TASK DETAILS ->
As the answer, give a copy of each line below that includes the word "kegiatan".

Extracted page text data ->
- Opening Delimiter -

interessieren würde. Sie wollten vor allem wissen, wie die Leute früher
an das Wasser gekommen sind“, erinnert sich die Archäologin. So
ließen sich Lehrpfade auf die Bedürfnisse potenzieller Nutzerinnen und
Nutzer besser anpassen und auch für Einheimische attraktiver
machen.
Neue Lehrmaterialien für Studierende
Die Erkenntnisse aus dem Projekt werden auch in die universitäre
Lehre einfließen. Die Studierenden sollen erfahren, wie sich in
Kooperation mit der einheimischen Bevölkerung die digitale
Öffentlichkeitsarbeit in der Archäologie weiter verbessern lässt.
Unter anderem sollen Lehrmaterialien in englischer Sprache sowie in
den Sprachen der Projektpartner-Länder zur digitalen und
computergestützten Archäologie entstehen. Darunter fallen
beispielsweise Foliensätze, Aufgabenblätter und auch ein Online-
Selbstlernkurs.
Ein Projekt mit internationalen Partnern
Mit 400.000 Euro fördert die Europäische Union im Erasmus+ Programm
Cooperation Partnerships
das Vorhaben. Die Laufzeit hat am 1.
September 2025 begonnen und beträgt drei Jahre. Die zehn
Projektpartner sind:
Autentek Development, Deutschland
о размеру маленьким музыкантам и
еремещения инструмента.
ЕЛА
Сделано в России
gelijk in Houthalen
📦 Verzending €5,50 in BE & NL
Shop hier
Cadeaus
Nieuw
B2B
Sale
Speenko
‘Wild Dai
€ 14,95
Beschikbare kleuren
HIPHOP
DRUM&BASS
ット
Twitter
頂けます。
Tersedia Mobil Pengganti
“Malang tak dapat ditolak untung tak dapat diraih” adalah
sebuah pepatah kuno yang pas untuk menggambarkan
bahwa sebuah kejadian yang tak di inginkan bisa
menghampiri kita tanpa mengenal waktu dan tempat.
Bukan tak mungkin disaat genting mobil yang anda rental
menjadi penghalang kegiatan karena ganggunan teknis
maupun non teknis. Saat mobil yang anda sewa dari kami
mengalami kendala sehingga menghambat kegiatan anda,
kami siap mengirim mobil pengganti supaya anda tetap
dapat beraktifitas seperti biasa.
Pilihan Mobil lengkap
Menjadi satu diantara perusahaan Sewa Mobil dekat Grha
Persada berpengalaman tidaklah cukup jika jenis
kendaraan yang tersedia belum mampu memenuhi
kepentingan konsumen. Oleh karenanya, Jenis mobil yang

- Closing Delimiter -

ANSWER TO THIS PROBLEM ->
menjadi penghalang kegiatan karena ganggunan teknis
mengalami kendala sehingga menghambat kegiatan anda,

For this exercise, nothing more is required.